Is following the Lord in obedience in baptism the responsibility of the parents to baptize their children or is it the responsibility of the person who has just placed his faith in Christ? 

It seems that baptism is an outward sign that you have died with Christ and shead your old self and rose with him again to walk in a new life. How can an infant really fulfill the outward sign of baptism when he has not had a life and has not placed his faith in Christ and has not risen to walk in obedience to his Lord? This question has been haunting me for awhile now. It's driving me nuts. I want to know the truth.

I am confused about baptism. Why is it so difficult? I don't even understand why God told us to do it. It seems like a ritual.

We are told that we must baptize our children or we sin because baptism = circumscision. I learned that from my time in the RCC. I'm worried that maybe the only reason I believe that way is because I have been deceived by something the RCC made up and I am hanging onto that because I am afraid to offend God because it is supposed to be a sin not to baptize my children.

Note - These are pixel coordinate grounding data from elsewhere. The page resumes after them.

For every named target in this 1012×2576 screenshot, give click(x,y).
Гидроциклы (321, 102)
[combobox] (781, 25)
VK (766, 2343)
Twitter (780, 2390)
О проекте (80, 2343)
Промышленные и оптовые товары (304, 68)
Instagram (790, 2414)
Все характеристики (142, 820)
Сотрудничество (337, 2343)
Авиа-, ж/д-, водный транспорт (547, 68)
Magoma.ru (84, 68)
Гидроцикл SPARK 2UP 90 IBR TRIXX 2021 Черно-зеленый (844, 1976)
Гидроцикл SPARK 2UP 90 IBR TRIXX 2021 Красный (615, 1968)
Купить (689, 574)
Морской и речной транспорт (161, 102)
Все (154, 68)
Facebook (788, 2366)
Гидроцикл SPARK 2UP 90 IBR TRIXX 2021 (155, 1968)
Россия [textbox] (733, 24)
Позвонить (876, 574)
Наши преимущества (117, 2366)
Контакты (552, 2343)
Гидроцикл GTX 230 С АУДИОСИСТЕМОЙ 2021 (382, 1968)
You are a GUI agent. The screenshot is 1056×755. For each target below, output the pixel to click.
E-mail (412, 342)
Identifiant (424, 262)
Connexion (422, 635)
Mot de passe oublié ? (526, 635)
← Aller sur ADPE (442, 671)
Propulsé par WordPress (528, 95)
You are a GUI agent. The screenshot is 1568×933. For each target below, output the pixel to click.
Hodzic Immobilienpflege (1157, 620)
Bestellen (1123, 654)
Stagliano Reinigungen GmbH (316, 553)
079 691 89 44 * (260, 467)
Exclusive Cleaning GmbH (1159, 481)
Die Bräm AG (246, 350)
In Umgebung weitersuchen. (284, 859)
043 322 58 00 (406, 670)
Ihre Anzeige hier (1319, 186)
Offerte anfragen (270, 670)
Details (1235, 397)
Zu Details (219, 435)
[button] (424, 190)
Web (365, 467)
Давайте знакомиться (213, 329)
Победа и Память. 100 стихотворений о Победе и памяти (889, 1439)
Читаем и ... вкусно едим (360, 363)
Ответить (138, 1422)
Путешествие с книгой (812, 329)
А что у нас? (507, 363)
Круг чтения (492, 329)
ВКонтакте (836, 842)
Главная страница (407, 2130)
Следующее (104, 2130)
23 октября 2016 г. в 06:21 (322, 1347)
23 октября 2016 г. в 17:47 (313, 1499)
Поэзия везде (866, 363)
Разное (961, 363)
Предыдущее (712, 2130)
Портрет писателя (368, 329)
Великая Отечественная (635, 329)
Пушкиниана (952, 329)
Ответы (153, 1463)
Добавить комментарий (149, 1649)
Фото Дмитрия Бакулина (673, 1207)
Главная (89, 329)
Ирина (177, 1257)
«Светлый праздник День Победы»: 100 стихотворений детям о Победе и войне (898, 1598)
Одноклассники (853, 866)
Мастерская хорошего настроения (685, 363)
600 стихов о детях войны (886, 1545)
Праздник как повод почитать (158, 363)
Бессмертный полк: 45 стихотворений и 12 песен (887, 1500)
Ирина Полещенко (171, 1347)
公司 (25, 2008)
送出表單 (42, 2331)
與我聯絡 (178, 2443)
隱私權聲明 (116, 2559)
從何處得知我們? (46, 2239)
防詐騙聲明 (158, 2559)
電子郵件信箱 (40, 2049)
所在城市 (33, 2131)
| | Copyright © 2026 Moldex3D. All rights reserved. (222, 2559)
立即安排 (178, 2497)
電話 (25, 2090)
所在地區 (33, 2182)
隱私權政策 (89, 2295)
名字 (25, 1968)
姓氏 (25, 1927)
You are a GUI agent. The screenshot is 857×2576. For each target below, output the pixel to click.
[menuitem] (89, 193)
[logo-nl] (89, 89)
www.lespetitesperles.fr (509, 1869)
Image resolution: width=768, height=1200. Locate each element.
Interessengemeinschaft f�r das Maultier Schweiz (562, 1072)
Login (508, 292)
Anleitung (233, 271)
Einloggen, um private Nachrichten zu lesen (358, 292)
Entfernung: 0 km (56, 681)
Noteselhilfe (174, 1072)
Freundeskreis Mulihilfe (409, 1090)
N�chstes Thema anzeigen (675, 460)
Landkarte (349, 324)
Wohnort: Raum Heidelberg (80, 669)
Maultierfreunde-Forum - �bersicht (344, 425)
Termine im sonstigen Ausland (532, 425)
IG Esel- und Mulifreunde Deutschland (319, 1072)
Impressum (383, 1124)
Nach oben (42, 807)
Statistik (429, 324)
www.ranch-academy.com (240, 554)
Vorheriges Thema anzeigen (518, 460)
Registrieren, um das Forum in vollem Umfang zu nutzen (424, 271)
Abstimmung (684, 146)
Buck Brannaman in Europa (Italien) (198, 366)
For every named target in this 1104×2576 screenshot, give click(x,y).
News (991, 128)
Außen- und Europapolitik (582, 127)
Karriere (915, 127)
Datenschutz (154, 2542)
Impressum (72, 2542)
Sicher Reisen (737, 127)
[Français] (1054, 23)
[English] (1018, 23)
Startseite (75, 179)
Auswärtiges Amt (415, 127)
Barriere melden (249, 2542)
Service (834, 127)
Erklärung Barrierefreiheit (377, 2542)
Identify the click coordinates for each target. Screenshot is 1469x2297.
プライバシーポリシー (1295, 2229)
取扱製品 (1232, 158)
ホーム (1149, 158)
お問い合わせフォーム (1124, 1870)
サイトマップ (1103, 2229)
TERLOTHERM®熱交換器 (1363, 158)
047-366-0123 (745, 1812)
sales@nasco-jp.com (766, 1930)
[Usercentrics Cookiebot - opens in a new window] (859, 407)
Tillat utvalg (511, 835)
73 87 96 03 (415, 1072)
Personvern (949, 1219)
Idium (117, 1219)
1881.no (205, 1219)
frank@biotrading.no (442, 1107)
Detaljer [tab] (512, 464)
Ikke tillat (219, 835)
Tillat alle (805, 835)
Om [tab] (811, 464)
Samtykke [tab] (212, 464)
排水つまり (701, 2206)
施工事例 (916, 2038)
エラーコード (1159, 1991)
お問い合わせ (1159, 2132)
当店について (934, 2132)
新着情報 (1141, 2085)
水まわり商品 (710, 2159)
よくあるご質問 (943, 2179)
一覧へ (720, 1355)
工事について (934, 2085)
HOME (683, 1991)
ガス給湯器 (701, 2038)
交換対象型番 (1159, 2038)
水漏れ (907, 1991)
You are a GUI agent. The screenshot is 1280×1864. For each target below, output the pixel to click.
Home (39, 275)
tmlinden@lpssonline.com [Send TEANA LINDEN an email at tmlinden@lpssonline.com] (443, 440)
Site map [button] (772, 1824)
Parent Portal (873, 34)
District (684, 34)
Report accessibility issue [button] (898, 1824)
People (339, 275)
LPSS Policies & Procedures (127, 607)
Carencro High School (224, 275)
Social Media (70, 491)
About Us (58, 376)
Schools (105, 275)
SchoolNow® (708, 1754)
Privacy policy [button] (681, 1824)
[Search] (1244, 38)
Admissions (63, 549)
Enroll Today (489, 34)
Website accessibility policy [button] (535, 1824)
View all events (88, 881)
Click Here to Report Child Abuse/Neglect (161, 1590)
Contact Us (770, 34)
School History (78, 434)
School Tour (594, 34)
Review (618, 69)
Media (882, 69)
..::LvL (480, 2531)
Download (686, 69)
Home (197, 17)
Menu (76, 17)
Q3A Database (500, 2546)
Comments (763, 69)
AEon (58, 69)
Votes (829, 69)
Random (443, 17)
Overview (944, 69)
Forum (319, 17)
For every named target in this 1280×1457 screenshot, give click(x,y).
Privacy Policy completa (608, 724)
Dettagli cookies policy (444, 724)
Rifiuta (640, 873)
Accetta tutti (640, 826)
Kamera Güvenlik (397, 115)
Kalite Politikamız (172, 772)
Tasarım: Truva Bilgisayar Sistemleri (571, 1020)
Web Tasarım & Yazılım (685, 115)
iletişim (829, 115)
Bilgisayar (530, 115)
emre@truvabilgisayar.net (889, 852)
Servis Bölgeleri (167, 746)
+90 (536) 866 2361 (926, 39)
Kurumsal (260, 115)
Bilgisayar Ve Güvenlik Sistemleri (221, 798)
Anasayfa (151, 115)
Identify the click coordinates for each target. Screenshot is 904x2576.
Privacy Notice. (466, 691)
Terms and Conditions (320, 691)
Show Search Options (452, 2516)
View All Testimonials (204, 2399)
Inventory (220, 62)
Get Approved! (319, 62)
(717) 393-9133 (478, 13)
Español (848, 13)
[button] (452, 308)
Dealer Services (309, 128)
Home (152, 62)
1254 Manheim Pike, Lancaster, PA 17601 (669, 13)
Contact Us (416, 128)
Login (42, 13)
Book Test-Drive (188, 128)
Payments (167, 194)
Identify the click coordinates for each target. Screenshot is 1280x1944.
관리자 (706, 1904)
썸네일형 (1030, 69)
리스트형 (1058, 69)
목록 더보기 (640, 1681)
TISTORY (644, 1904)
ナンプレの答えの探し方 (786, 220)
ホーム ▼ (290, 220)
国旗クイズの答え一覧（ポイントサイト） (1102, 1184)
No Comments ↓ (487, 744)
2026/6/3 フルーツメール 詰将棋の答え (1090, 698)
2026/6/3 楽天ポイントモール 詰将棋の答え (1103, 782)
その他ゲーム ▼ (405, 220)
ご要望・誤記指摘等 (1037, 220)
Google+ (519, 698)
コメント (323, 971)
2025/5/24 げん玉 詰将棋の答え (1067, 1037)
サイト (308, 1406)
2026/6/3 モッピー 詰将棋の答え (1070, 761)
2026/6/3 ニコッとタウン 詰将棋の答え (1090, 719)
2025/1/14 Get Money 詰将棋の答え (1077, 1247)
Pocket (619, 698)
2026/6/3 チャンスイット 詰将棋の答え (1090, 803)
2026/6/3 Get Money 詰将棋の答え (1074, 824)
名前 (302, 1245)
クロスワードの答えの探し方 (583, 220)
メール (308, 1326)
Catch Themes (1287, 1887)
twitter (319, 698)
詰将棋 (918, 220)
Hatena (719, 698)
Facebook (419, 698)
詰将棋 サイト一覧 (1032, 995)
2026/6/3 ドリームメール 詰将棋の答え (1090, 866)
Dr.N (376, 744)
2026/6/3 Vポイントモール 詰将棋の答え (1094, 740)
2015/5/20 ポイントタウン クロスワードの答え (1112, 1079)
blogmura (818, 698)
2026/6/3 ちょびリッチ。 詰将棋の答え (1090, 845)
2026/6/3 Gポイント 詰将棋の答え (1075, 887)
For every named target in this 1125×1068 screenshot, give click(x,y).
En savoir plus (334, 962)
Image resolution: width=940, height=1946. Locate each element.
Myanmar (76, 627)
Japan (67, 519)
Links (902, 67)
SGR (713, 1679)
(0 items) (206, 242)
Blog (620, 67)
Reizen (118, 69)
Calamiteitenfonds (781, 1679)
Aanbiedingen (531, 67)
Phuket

How do we explain these passages if baptism is circumcision?

Romans 2:29 KJV
[29] But he is a Jew, which is one inwardly; and circumcision is that of the heart, in the spirit, and not in the letter; whose praise is not of men, but of God.

Galatians 5:6 KJV
[6] For in Jesus Christ neither circumcision availeth anything, nor uncircumcision; but faith which worketh by love.


----------



## au5t1n (Mar 20, 2010)

DD2009 said:


> It seems that baptism is an outward sign that you have died with Christ and shead your old self and rose with him again to walk in a new life. How can an infant really fulfill the outward sign of baptism when he has not had a life and has not placed his faith in Christ and has not risen to walk in obedience to his Lord? This question has been haunting me for awhile now. It's driving me nuts. I want to know the truth.


 
Baptism in the New Testament is an initiation into discipleship, not a pronouncement that one has been tested rigorously and found to be regenerate. Thus Simon Magus was baptized into discipleship, but he soon after proved to be no true Christian. Even the Great Commission shows it: we baptize disciples, and we teach them to obey. The children of believers are baptized into a life of discipleship.


--Added--
Regarding baptism and circumcision, maybe this will help: Circumcision is ceremonial and thus abrogated. Baptism does, however, perform the same function (visible covenant initiation) and bear the same symbolism as circumcision, which is why Paul sees fit to compare them in Col. 2:11-12. So it is incorrect to say that baptism is circumcision, but correct to say that baptism fulfills the same function of initiation into the covenant (visibly) as circumcision, as well as symbolizing the same spiritual realities.


----------